Material for this task
[Start of section]

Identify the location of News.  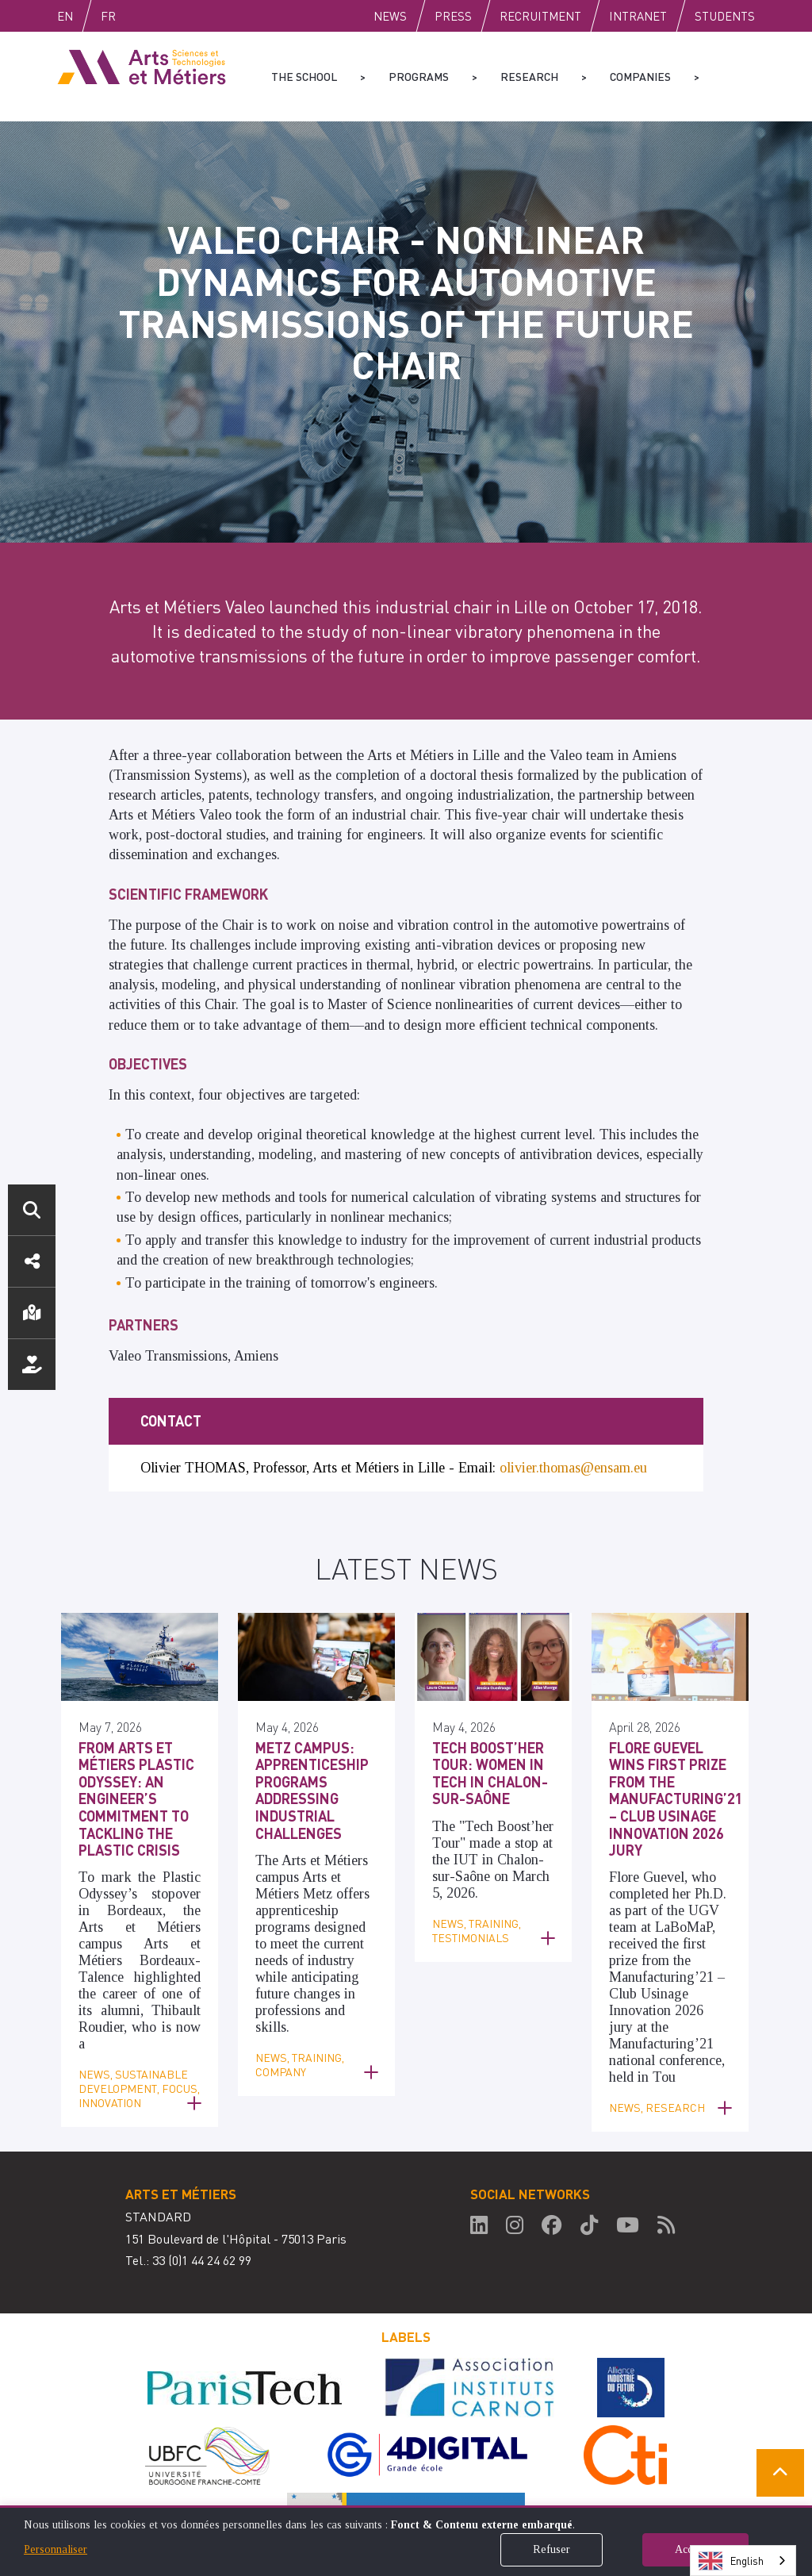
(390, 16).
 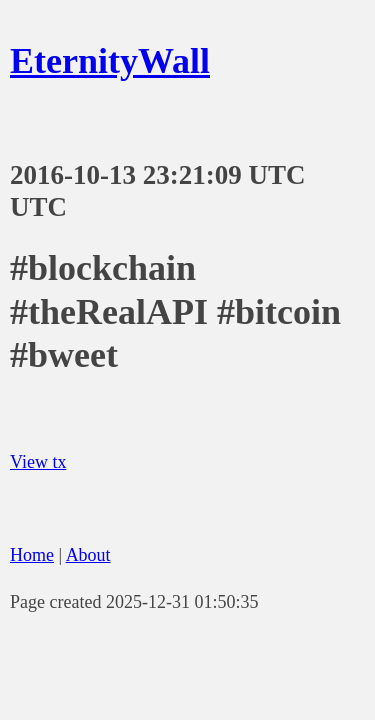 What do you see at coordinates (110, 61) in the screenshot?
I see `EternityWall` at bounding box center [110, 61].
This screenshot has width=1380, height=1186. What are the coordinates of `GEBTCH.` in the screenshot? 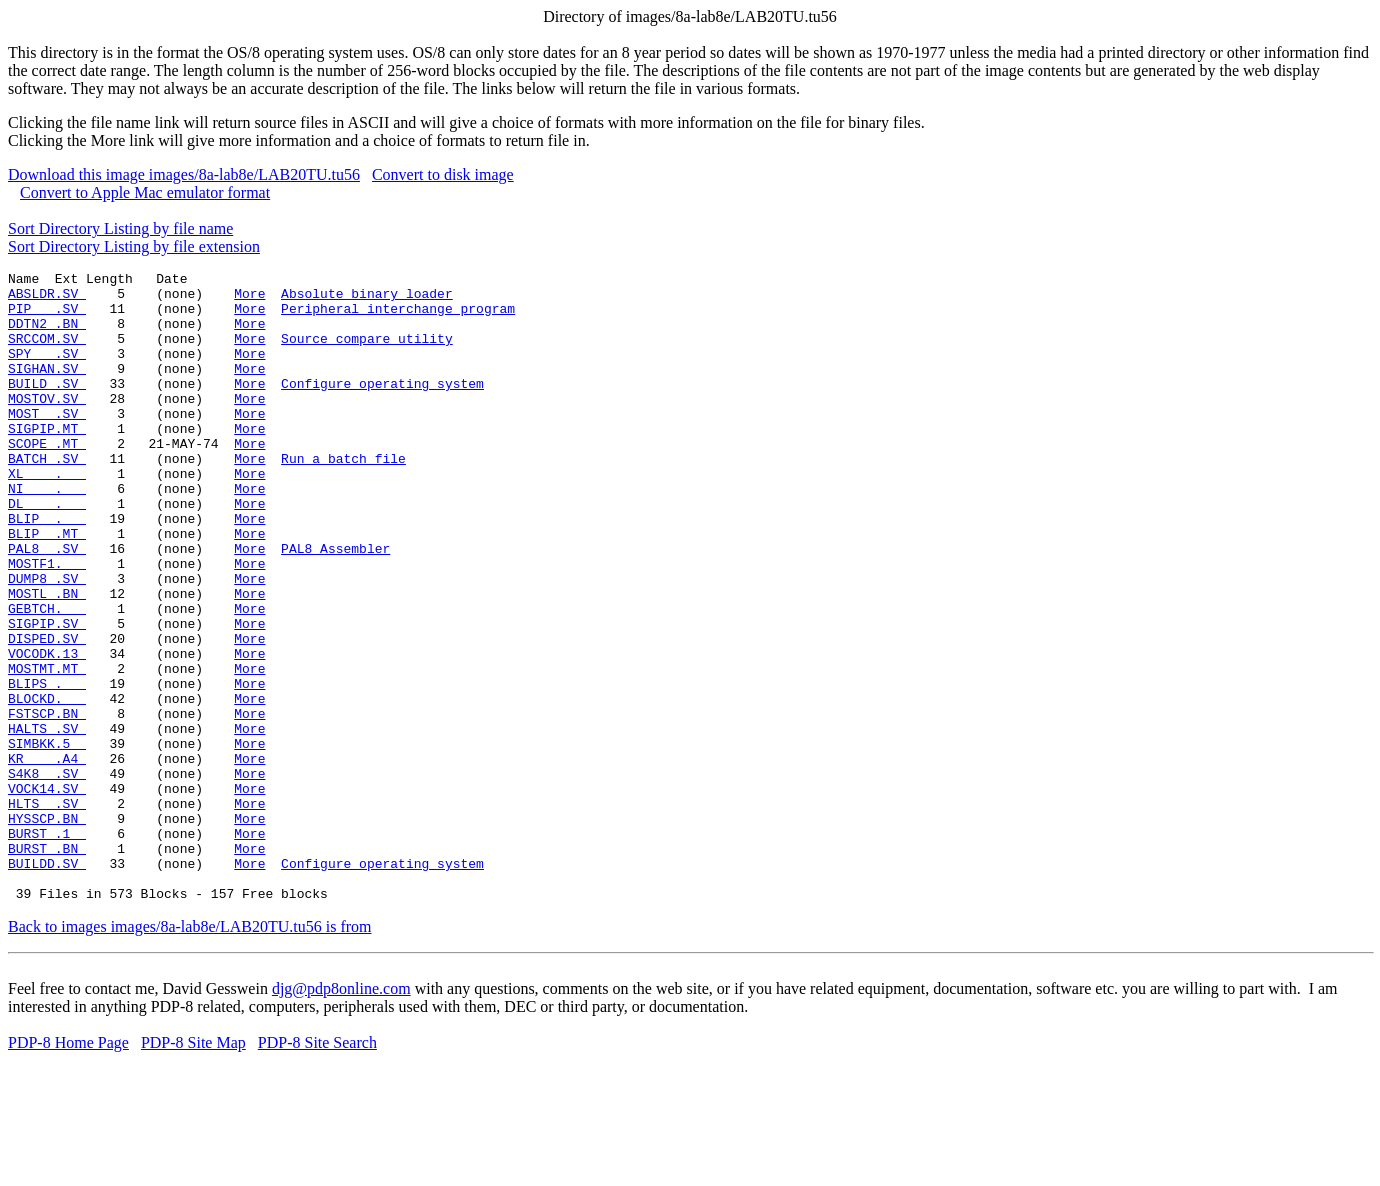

[End of section]
[Start of section]

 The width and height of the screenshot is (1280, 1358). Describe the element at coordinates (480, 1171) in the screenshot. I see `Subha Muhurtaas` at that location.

[End of section]

Look above for the line with "Identify the location of News."; quote it and every line after it, stopping after the line with "This screenshot has", exactly, with nothing added and without pictures.

Identify the location of News.  
(390, 16).
  What do you see at coordinates (110, 61) in the screenshot?
I see `EternityWall` at bounding box center [110, 61].
This screenshot has width=1380, height=1186. What are the coordinates of `GEBTCH.` in the screenshot? 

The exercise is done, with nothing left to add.